Samstag, 12. März 2011

Wie im Film

Langsam leben wir uns in einer neuen Welt ein, die so beeindruckend auf uns wirkt, dass wir wie betört durch die Gegend wandeln. Landschaft, Leute und Architektur wirken so harmonisch, dass es Simea genau auf den Punkt gebracht hat: "Es ist hier wie im Film". Wir sind bereits nach 2 Tagen Teil geworden dieses Filmes und versuchen unsere Rolle irgendwie zu definieren. Da es hier praktisch keine Westler gibt sind wir die Touristenattraktion für die Einheimischen. Die Blicke, Gespräche und Witze sind sehr angenehm, von einer Sanftmut geprägt, die Grosszügigkeit und Gastfreundschaft in einen lockeren und milden Umgang tragen. Noch nie sind wir auf unserer Reise so einem kulturell einheitlich auftretenden Volk begegnet. Diese Erscheinung auf die Neuankömmlinge ist keineswegs zufällig. Wird doch dieses kleine Königreich behutsam von der grossen Touristenmasse ferngehalten. Trotz der politischen Öffnung und einer langsamen Demokratisierung des Landes wirkt hier ein jahrhundertealter Geist, der den Alltag bestimmt.

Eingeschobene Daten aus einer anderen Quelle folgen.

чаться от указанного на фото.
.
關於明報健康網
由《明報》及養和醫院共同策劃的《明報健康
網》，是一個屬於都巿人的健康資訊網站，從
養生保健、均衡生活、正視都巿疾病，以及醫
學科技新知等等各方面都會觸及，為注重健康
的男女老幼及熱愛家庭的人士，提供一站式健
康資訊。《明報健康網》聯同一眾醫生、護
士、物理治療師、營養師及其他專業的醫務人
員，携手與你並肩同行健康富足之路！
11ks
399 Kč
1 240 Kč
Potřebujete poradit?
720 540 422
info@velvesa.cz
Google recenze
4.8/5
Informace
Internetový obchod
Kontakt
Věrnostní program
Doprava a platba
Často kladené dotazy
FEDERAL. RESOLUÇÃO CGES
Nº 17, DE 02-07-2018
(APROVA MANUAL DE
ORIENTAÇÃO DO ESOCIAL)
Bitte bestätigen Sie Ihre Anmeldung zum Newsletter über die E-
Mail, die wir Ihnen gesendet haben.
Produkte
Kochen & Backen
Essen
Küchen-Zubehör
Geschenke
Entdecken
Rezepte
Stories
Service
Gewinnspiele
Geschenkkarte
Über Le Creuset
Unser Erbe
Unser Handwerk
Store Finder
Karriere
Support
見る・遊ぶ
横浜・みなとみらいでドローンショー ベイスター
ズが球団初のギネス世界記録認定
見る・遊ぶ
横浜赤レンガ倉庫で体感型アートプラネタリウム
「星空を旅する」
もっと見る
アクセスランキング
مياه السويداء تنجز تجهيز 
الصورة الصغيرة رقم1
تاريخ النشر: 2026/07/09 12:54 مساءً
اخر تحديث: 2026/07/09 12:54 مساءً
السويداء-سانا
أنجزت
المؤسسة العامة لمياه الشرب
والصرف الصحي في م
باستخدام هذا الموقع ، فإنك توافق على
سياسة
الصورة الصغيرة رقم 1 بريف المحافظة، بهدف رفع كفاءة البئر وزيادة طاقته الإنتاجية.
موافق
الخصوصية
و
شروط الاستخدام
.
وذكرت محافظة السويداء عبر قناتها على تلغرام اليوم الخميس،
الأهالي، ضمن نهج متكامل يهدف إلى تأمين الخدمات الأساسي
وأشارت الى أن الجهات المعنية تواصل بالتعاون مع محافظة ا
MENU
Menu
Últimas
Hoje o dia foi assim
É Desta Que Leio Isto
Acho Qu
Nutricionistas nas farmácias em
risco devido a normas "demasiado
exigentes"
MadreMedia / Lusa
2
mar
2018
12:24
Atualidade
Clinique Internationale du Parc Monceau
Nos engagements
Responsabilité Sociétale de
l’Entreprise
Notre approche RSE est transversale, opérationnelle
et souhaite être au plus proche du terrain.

Schnell sind wir dank dem oft perfekten Englisch der Bhutanesen sowohl im Kinderalltag wie auch in den politischen Tagesdiskussionen involviert. 
Es ist Sonntagmorgen in der früh. Rauhreif liegt über den braunen Matten und den umgepflügten Reisfeldern. Das nächtliche Gebell der streunenden Hunderudel verklingt allmählich. Die Kälte ist trocken, der Himmel stahlblau und ich spaziere mit unserer Frühaufsteherin Enya durch die Gassen von Paro bis zum Sonntagsgemüsemarkt. Hier herrscht bereits emsiges Treiben. Mit Feuer wärmen sich die Marktfrauen auf. Die meisten sind hier von der unweiten indischen Grenze angereist, um Gemüse und Früchte feilzubieten. Die meisten Gesichter sind halbvermummt wegen der Kälte. Nepali, Inder und Bhutanesen vermischen sich hier zwischen Tomaten-, Kartoffeln-, und Bohnenbergen. Handeln scheint hier Nebensache. Die meisten Verkäufer sind ins Gebet vertieft, währenddem ich getrocknete Äpfel, Bananen und waffelartige Zwischenverpflegung besorge. 

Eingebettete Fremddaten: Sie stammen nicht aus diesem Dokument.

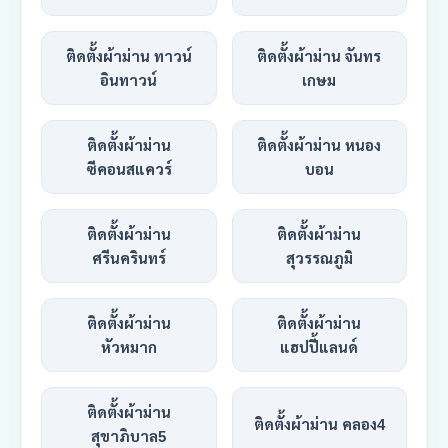
ติดตั้งผ้าม่าน ทาวน์
ติดตั้งผ้าม่าน จันทร
อินทาวน์
เกษม
ติดตั้งผ้าม่าน
ติดตั้งผ้าม่าน หนอง
ซีคอนสแควร์
บอน
ติดตั้งผ้าม่าน
ติดตั้งผ้าม่าน
ศรีนครินทร์
สุวรรณภูมิ
ติดตั้งผ้าม่าน
ติดตั้งผ้าม่าน
หัวหมาก
แฮปปี้แลนด์
ติดตั้งผ้าม่าน
ติดตั้งผ้าม่าน คลอง4
สุขาภิบาล5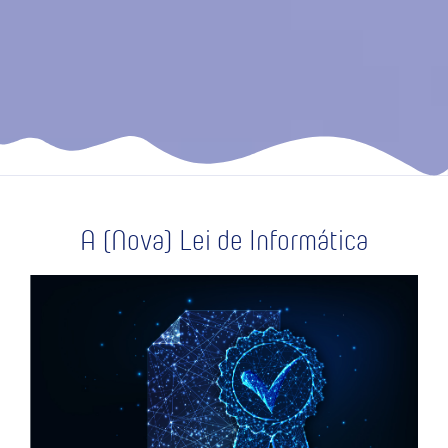
A (Nova) Lei de Informática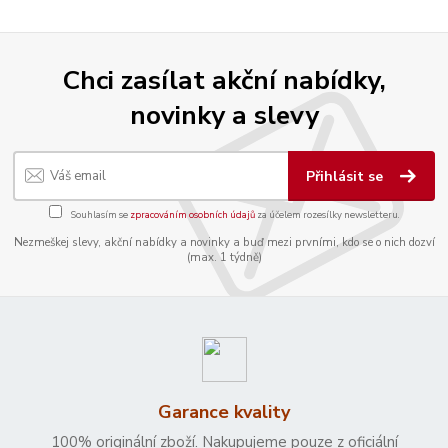
Chci zasílat akční nabídky,
novinky a slevy
Přihlásit se
Souhlasím se
zpracováním osobních údajů
za účelem rozesílky newsletteru.
Nezmeškej slevy, akční nabídky a novinky a buď mezi prvními, kdo se o nich dozví
(max. 1 týdně)
Garance kvality
100% originální zboží. Nakupujeme pouze z oficiální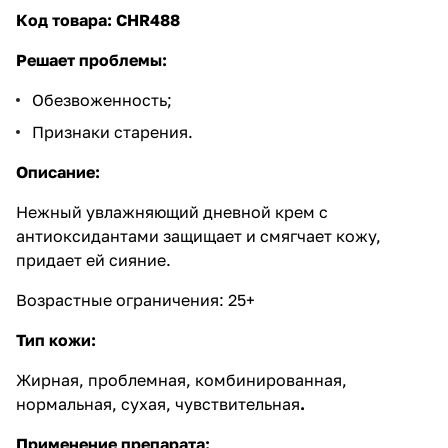
Код товара:
CHR488
Решает проблемы:
Обезвоженность;
Признаки старения.
Описание:
Нежный увлажняющий дневной крем с
антиоксидантами защищает и смягчает кожу,
придает ей сияние.
Возрастные ограничения: 25+
Тип кожи:
Жирная, проблемная, комбинированная,
нормальная, сухая, чувствительная
.
Применение препарата: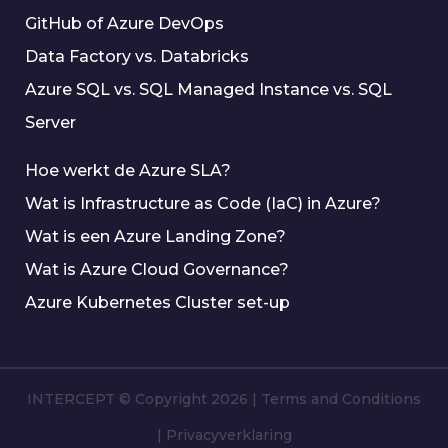
GitHub of Azure DevOps
Data Factory vs. Databricks
Azure SQL vs. SQL Managed Instance vs. SQL
Server
Hoe werkt de Azure SLA?
Wat is Infrastructure as Code (IaC) in Azure?
Wat is een Azure Landing Zone?
Wat is Azure Cloud Governance?
Azure Kubernetes Cluster set-up
INTERCEPT © Copyright 2026
|
Terms and Conditions
|
Privacyverklaring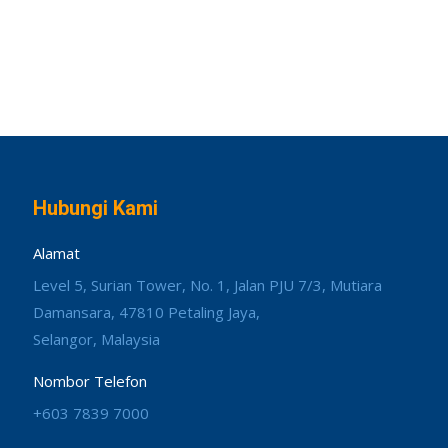
Hubungi Kami
Alamat
Level 5, Surian Tower, No. 1, Jalan PJU 7/3, Mutiara
Damansara, 47810 Petaling Jaya,
Selangor, Malaysia
Nombor Telefon
+603 7839 7000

Das sagenhafte Shangri-La, das wir hier antreffen, glänzt natürlich nicht immer goldig, bzw. kennt genügend Probleme, die wir als "Reisende mit Zeit" sofort bemerken. Armut, Alkoholismus, absurde Verbote und Ressentiments gegenüber Nepali oder Tibetern sind nur einige Beispiele, die wir während den ersten Tagen wahrnehmen. 
Der Film hat aber erst richtig begonnen und so sind wir gespannt auf den weiteren Verlauf des Drehbuches. Die bisherige Bilder- und Ideenflut ist jedenfalls vielversprechend.